If a C5 complement inhibitor is discontinued, the patient should be periodically monitored for ≥16 weeks to detect evidence of increased hemolysis, which may be manifest as worsening fatigue, dyspnea, hemoglobinuria, thrombosis, abdominal pain, decreasing Hb, increasing LDH, erectile dysfunction, or other vascular events.

Other aspects of care, including monitoring of the size of the PNH population, are discussed below. (See 'Other aspects of care and monitoring' below.)

Treatment breakthrough — Treatment breakthrough is defined as a return of PNH symptoms (eg, fatigue, hemoglobinuria, abdominal pain, thrombosis) in association with a rise in LDH (to ≥2x ULN after prior reduction to <1.5x ULN) while on complement inhibitor therapy.

Breakthrough may be caused by inadequate drug levels (pharmacokinetic breakthrough) or because of complement-amplifying conditions, such as infection, surgery, or pregnancy (pharmacodynamic breakthrough). Extravascular hemolysis or progressive BMF may also contribute to increased symptoms.

●Pharmacokinetic breakthrough – Pharmacokinetic breakthrough (eg, recurrence prior to the next dose) is less common with ravulizumab than eculizumab because of its longer half-life and weight-based dosing [38]. If hemolysis-related symptoms worsen prior to the next dose of eculizumab, the dosing interval can be shortened (eg, to 12 or 13 days) or the dose can be increased.

●Pharmacodynamic breakthrough – Under strong complement activation, PNH red cells densely coated with C3b can cause C5 to adopt a C5b-like conformation that is not inhibited by eculizumab or ravulizumab [39]. Treating the underlying complement-amplifying condition is necessary to mitigate pharmacodynamic breakthrough. Notably, patients with PNH often experience pharmacodynamic breakthrough within days of receiving coronavirus disease 2019 (COVID-19) vaccination [40].
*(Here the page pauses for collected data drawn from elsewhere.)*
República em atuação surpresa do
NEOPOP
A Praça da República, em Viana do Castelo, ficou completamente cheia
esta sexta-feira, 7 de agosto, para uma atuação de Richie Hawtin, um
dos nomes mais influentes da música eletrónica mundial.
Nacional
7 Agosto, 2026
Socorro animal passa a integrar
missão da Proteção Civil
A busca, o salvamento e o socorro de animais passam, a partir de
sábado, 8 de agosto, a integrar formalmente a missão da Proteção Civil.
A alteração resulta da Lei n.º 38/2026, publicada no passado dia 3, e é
●Exacerbation of extravascular hemolysis – Virtually all patients with PNH who are treated with a C5 inhibitor experience mild to moderate extravascular hemolysis that may be accompanied by continued anemia, elevated reticulocyte count, and a positive direct antiglobulin test (DAT; ie, Coombs test) for C3d. Up to one-fifth of patients may require periodic RBC transfusions [28,36,37]. (See "Pathogenesis of paroxysmal nocturnal hemoglobinuria", section on 'Extravascular hemolysis from reduced CD55'.)
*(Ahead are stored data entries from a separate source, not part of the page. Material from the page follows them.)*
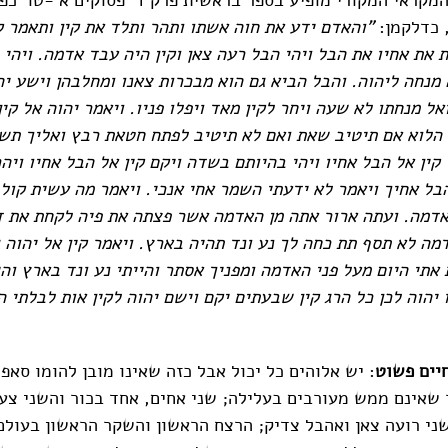
, כדלקמן:
"והאדם ידע את חוה אשתו ותהר ותלד את קין ותאמר ק
 את אחיו את הבל ויהי הבל רעה צאן וקין היה עבד אדמה. ויהי 
מנחה ליהוה. והבל הביא גם הוא מבכרות צאנו ומחלבהן וישע יה
ואל מנחתו לא שעה ויחר לקין מאד ויפלו פניו. ויאמר יהוה אל קי
. הלוא אם תיטיב שאת ואם לא תיטיב לפתח חטאת רבץ ואליך תש
קין אל הבל אחיו ויהי בהיותם בשדה ויקם קין אל הבל אחיו ויהר
הבל אחיך ויאמר לא ידעתי השמר אחי אנכי. ויאמר מה עשית קול
אדמה. ועתה ארור אתה מן האדמה אשר פצתה את פיה לקחת את ד
ה לא תסף תת כחה לך נע ונד תהיה בארץ. ויאמר קין אל יהוה ג
אתי היום מעל פני האדמה ומפניך אסתר והייתי נע ונד בארץ וה
ו יהוה לכן כל הרג קין שבעתים יקם וישם יהוה לקין אות לבלתי ה
חיים פשוט
: יש אלוהים כל יכול אבל כזה שאינו מובן להומו סאפיי
 שאינם ממש מעורבים בעלילה; שני אחים, אחד בכור והשני צעי
ני רועה צאן ואהבל צדיק; הרצח הראשון והשקר הראשון בעולם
Danicopan is a Factor D inhibitor that reduces C3 production and can lessen extravascular hemolysis in patients treated with a C5i. (See 'Newer complement inhibitors' above.)

●Worsening leukopenia and/or thrombocytopenia – If pancytopenia develops or worsens, the patient should have a repeat bone marrow examination to re-evaluate for BMF.

THROMBOSIS — Thrombosis occurs in up to 40 percent of patients with PNH. The presence or prior history of a thrombus is an indication for treatment with a complement inhibitor, as discussed above. (See 'Symptomatic hemolytic PNH' above.)

●Evaluation and diagnosis – The baseline evaluation for a patient with PNH should consider the possibility of thrombosis, including mesenteric, hepatic, dermal, or cerebral veins; suspicion should be increased by an elevated D-dimer. (See 'Clinical and laboratory studies' above.)

Evaluation for particular sites of thrombosis is discussed separately. (See "Clinical presentation and diagnosis of the nonpregnant adult with suspected deep vein thrombosis of the lower extremity" and "Acute portal vein thrombosis in adults: Clinical manifestations, diagnosis, and management" and "Cerebral venous thrombosis: Etiology, clinical features, and diagnosis".)

●Treatment of deep vein thrombosis (DVT) – Acute thromboses should be treated with anticoagulation and/or thrombolysis for life-threatening thromboses, according to the site of the DVT and the severity of clinical findings [12,41].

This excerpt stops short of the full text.